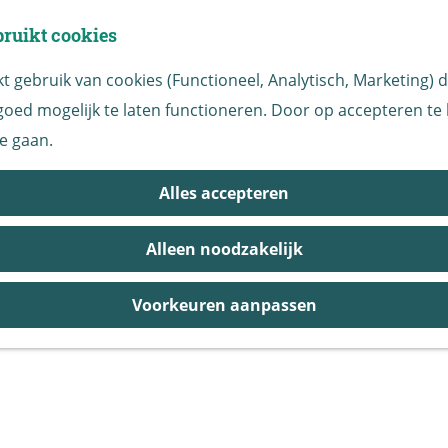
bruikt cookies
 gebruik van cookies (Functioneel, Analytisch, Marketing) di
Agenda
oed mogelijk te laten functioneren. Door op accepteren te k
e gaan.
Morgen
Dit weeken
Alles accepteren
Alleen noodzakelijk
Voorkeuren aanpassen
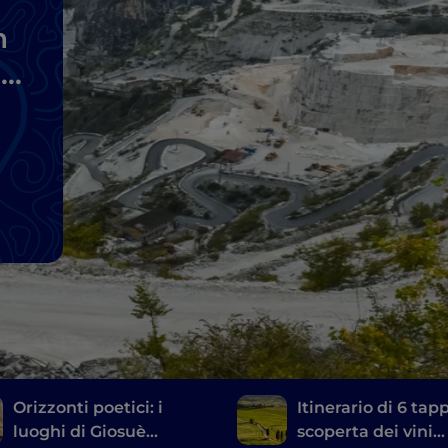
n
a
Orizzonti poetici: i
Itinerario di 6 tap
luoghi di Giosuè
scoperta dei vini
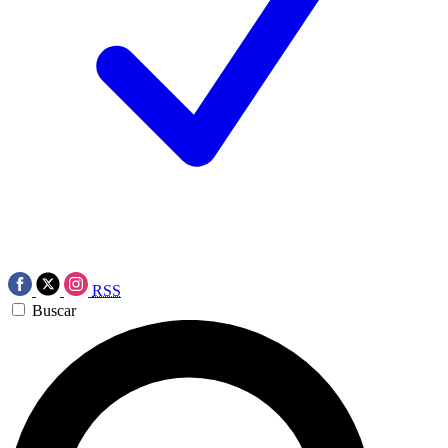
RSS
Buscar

------------------------------

_Problem_: Lines from the one containing "Alles accepteren" through the final line of the entries above are to be retyped exactly, with every picture left out.

_Exercise result_:
Alles accepteren
Alleen noodzakelijk
Voorkeuren aanpassen
n
a
Orizzonti poetici: i
Itinerario di 6 tap
luoghi di Giosuè
scoperta dei vini
RSS
Buscar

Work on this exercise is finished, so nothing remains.